Before the massive earthquake and tsunami in Japan on March 11, 2011, about a third of the country’s electricity was supplied by the 54 nuclear power plants scattered throughout the country. In the intervening time, those nuclear reactors not directly damaged on March 11 have been shutting down for inspections and public opposition is preventing their re-start. The final plant remaining online, the number 3 reactor at the Tomari plant in Hokkaido, will be powered down late Saturday night into Sunday morning.
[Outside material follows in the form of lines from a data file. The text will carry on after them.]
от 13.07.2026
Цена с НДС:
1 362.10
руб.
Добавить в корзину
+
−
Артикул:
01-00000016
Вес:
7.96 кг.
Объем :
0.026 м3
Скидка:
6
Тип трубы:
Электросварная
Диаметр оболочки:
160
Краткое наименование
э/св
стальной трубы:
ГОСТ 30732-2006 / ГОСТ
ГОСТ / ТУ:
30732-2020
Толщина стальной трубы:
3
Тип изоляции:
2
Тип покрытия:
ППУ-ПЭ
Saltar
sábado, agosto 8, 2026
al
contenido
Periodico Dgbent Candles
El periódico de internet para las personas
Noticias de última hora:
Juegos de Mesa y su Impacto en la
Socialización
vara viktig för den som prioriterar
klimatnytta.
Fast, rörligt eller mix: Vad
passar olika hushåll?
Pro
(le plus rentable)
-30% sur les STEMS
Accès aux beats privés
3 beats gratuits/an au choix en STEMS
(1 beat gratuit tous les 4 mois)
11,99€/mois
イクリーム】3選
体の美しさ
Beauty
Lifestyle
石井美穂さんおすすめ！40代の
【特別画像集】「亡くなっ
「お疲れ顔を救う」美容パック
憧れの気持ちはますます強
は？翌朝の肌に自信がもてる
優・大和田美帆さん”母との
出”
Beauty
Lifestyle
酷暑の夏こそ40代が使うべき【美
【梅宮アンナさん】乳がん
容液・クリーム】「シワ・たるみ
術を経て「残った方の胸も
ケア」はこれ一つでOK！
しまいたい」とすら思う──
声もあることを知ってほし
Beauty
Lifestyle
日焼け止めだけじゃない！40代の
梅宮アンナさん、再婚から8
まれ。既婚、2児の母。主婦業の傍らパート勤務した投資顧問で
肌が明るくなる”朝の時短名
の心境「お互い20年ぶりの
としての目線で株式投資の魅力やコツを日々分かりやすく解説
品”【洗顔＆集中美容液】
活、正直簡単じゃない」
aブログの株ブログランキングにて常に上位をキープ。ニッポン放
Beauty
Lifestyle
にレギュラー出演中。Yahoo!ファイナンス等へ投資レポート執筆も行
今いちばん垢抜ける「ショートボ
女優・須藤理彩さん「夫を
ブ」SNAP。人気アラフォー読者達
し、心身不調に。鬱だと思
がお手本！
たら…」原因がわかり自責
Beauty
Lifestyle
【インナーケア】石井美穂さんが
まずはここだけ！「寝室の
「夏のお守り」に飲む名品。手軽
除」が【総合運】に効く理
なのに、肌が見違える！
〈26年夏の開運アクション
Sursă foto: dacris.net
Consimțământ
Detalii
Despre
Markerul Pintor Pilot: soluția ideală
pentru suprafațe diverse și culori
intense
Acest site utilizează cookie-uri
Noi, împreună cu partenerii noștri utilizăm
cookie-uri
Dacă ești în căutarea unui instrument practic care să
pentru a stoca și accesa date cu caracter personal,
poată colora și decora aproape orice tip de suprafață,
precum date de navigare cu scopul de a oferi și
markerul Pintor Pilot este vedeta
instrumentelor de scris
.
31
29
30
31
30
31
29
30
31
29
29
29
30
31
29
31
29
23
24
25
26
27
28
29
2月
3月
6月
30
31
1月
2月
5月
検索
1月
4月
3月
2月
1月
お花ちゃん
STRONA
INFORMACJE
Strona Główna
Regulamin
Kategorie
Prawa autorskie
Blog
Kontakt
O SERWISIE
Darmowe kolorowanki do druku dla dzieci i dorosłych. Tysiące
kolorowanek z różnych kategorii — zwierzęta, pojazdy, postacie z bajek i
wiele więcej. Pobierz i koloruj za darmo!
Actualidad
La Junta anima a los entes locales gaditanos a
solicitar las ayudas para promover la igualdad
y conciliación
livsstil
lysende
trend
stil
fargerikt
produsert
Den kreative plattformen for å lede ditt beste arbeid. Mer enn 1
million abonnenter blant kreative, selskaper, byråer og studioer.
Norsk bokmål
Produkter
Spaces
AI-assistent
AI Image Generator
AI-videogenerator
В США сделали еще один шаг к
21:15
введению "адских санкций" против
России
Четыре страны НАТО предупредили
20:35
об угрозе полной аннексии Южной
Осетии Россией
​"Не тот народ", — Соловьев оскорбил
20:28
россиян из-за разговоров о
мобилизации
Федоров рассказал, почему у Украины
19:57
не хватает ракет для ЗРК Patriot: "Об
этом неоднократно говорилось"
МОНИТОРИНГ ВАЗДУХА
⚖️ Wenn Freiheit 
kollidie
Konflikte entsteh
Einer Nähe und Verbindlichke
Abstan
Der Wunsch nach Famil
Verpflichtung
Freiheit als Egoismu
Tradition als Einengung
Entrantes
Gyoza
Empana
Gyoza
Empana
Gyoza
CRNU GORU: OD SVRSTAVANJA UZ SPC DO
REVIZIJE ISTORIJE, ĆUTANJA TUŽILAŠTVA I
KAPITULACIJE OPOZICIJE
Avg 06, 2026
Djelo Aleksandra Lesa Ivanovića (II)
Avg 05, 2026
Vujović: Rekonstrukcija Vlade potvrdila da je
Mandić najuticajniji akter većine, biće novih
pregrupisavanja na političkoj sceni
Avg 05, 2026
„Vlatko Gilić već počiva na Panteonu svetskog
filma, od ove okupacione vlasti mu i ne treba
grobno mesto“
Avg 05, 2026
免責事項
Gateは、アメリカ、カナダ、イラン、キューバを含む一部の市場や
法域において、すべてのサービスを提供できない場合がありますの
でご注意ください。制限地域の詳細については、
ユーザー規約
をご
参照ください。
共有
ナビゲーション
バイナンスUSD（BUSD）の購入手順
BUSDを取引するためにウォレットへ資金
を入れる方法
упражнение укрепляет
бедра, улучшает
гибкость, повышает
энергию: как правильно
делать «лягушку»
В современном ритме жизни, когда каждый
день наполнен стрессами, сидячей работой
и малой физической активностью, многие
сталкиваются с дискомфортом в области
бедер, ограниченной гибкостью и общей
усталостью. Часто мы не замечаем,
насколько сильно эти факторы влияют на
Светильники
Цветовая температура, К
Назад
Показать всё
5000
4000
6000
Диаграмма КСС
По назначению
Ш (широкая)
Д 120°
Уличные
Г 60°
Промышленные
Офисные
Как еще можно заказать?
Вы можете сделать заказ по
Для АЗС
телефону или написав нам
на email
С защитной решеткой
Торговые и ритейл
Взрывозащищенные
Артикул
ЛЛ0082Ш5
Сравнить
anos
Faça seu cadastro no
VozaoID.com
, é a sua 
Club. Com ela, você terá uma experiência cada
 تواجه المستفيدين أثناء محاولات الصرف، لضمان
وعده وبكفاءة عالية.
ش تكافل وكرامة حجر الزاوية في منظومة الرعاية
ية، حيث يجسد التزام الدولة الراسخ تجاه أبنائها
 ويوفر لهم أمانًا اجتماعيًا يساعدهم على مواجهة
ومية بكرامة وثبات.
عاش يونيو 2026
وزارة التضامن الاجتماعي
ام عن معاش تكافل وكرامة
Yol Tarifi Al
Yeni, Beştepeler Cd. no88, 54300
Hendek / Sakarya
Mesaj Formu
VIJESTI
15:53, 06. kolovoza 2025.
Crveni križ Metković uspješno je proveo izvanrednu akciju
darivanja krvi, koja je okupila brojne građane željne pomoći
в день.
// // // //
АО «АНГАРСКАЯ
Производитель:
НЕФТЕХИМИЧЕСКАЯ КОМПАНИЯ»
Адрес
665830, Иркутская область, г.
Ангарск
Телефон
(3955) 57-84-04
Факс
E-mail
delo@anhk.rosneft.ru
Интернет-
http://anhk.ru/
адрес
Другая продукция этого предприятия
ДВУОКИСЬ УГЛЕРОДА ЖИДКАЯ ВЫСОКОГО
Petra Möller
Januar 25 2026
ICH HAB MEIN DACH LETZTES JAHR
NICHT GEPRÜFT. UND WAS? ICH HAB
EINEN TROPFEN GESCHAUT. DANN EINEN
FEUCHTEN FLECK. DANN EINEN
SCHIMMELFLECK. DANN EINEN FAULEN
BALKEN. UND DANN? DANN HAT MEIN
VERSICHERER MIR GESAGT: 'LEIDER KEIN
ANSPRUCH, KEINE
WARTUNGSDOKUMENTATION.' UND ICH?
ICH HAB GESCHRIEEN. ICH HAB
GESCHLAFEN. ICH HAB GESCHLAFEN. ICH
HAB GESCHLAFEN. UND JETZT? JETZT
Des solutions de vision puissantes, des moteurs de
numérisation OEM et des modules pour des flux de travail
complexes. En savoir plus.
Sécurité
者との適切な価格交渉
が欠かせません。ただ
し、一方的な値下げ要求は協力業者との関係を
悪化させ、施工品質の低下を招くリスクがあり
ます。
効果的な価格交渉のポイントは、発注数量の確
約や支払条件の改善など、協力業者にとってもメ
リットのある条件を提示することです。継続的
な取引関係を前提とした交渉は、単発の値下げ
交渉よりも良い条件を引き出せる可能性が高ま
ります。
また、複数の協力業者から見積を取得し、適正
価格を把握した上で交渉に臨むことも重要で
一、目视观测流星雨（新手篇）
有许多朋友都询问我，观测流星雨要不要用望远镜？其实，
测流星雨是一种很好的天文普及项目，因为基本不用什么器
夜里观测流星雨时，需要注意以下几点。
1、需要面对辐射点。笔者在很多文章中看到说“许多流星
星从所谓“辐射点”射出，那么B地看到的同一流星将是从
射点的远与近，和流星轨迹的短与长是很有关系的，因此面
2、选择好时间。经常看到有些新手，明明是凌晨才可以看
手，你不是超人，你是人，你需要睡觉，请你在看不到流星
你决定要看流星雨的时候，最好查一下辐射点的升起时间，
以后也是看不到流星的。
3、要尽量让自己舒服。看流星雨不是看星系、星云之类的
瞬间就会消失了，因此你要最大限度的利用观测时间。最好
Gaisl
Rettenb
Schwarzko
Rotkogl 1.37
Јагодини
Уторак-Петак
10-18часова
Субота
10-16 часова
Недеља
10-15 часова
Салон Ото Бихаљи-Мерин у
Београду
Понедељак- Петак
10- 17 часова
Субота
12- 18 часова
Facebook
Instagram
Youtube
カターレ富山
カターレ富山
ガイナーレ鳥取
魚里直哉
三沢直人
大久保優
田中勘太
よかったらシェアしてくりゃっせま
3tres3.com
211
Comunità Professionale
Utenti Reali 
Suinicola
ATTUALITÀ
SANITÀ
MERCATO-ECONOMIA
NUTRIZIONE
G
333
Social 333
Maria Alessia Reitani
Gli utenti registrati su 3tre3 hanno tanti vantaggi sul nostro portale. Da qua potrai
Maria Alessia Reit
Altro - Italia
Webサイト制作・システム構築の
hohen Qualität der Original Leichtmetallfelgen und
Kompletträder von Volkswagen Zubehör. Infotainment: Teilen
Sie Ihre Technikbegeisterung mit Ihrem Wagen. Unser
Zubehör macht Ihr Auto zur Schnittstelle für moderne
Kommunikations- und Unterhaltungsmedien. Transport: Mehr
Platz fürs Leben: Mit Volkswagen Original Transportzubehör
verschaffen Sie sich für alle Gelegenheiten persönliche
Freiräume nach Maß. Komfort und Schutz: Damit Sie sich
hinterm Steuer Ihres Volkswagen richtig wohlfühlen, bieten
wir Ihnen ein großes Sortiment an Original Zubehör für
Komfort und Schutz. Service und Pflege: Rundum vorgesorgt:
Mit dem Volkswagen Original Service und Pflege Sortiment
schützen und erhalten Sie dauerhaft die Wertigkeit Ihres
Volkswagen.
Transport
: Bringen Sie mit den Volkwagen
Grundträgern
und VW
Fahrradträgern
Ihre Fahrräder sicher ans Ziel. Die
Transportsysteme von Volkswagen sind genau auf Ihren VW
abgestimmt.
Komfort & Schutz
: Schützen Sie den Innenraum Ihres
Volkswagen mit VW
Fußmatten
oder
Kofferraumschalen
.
The Washington Post describes the political process by which the plants have been shut down:
The break from nuclear power is less a matter of policy than political paralysis. Japan’s central government has recommitted to nuclear power in the wake of last year’s triple meltdown at Fukushima Daiichi, but those authorities haven’t yet convinced host communities and provincial governors that nuclear power is necessary — or that a tarnished and yet-unreformed regulatory agency is up to the job of ensuring safety.
Because Japan depends on local consensus for its nuclear decisions, those maintenance checkups — mandated every 13 months — have turned into indefinite shutdowns, and resource-poor Japan has scrambled to import costlier fossil fuels to fill the energy void.
Before the Fukushima accident, Japan operated 54 commercial reactors, which accounted for about one-third of the country’s energy supply. But in the last year, 17 of those reactors were either damaged by the March 11 earthquake and tsunami or shut down because of government request. Thirty-six others were shuttered after inspections and have not been restarted.